The "numerous factual errors" referred to by the previous reviewer are actually only disagreements between the author and the reviewer.
The author's statement that for Baptists "truth is what each individual says it is, and any attempt to suggest otherwise is a violation of individual freedom." Is perhaps strident in its tone, but IS factual. While it is true that Baptists state that truth claims must be judged against scripture, the proliferation of Baptist denominations and "non-denominational" fellowships underscores the authors point. To say that "Carlton has no idea what Baptists really believe" is simply the reviewers way of attempting to out-polemicize the Baptist seminary trained author.
The "numerous other deficiencies in this book" can be summed up by stating that the author is an Orthodox Christian and not a protestant like the reviewer.
Carlton does an excellent job of tracing the outline of his thought processes in his conversion to Orthodoxy, though I would have striven to be less strident and connect the dots a little better.
Clark Carlton's "The Way" is a solid text with good analysis on the diferrence between Protestant denominations and Eastern Orthodoxy. Though some reviewers have critized the text about Clark's understanding of Protestantism and the Southern Baptists Convention (SBC) in particular, they have not addressed the schisms in the Baptist faith (and Protestantism) nor have they been fair to Clark's text. The groups who have left Orthodoxy are much diferrent in dynamics than the splits in Protestantism (for one, when one leaves Orthodoxy, they are no longer Orthodox; but a schismatic Protestant is still a Protestant and is the logical outworking of Protestent doctrine).
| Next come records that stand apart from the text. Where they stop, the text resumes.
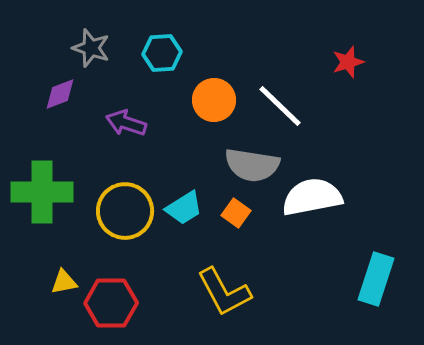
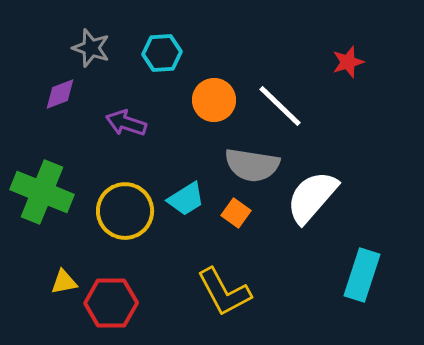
green cross: rotated 22 degrees clockwise
white semicircle: rotated 38 degrees counterclockwise
cyan trapezoid: moved 2 px right, 9 px up
cyan rectangle: moved 14 px left, 4 px up
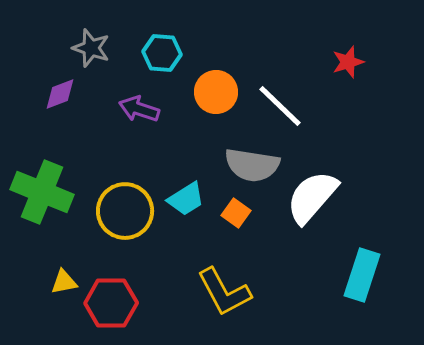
cyan hexagon: rotated 9 degrees clockwise
orange circle: moved 2 px right, 8 px up
purple arrow: moved 13 px right, 14 px up
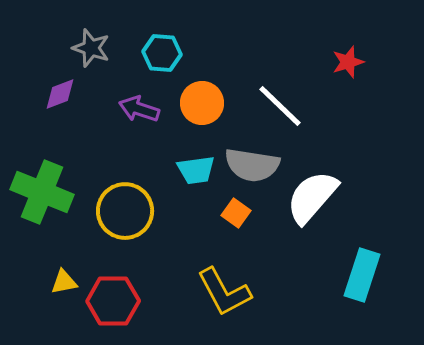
orange circle: moved 14 px left, 11 px down
cyan trapezoid: moved 10 px right, 29 px up; rotated 24 degrees clockwise
red hexagon: moved 2 px right, 2 px up
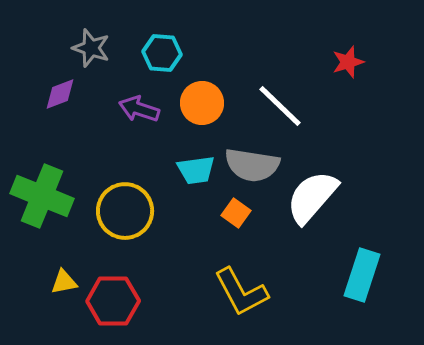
green cross: moved 4 px down
yellow L-shape: moved 17 px right
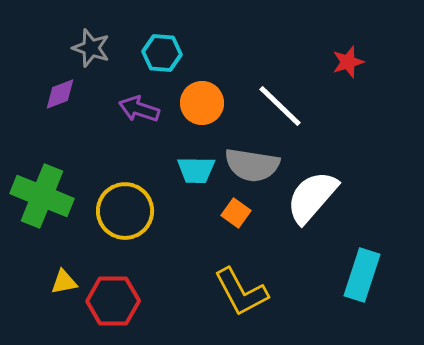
cyan trapezoid: rotated 9 degrees clockwise
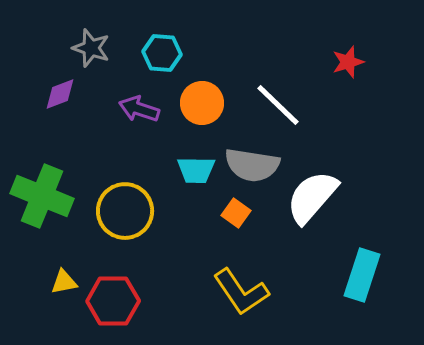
white line: moved 2 px left, 1 px up
yellow L-shape: rotated 6 degrees counterclockwise
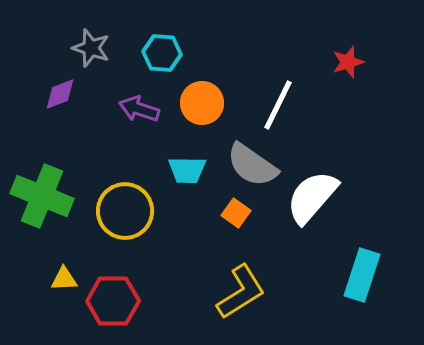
white line: rotated 72 degrees clockwise
gray semicircle: rotated 26 degrees clockwise
cyan trapezoid: moved 9 px left
yellow triangle: moved 3 px up; rotated 8 degrees clockwise
yellow L-shape: rotated 88 degrees counterclockwise
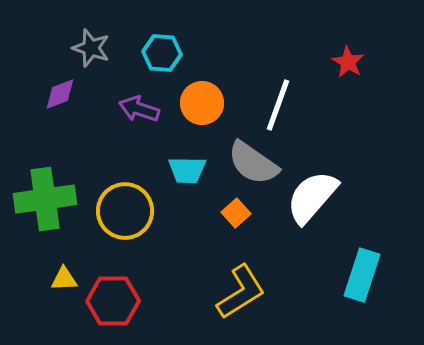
red star: rotated 24 degrees counterclockwise
white line: rotated 6 degrees counterclockwise
gray semicircle: moved 1 px right, 2 px up
green cross: moved 3 px right, 3 px down; rotated 30 degrees counterclockwise
orange square: rotated 12 degrees clockwise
As a former Baptist, I found nothing in error with Clark's review of the SBC. His review on other issues like 'sola scriptura' and 'tradition' are above average chapters, however, his refutation of 'sola' proof texts used by Evangelicals is average and I wish more detialed analysis on the texts were used. The chapter is only 15 pages and many texts have been dealt with more througohly by some of the Catholic Apologists. I assert he goes on a red herring in saying that Paul was only asserting the Old Testament when writing about the sufficiency of scripture- yes, that is a given, but the New Testament is still inspired scripture and when he finaly deals with this, his conclusion (which I agree with) is not as forceful as it should be.
I wanted to give this book a higher approval rating because I essentially agree with him on almost all points, but the book is too small and many other essenial tenets of Orthodoxy are either not discussed or barely touched such as Theosis. This book is probably very good for someone who is just being introduced to Orthodoxy and is him or herself at wits end with the heresies and schisms of Protestantism. For the seasoned reader looking for an apologitic to aid in articulating the faith, there is much better material elsewhere.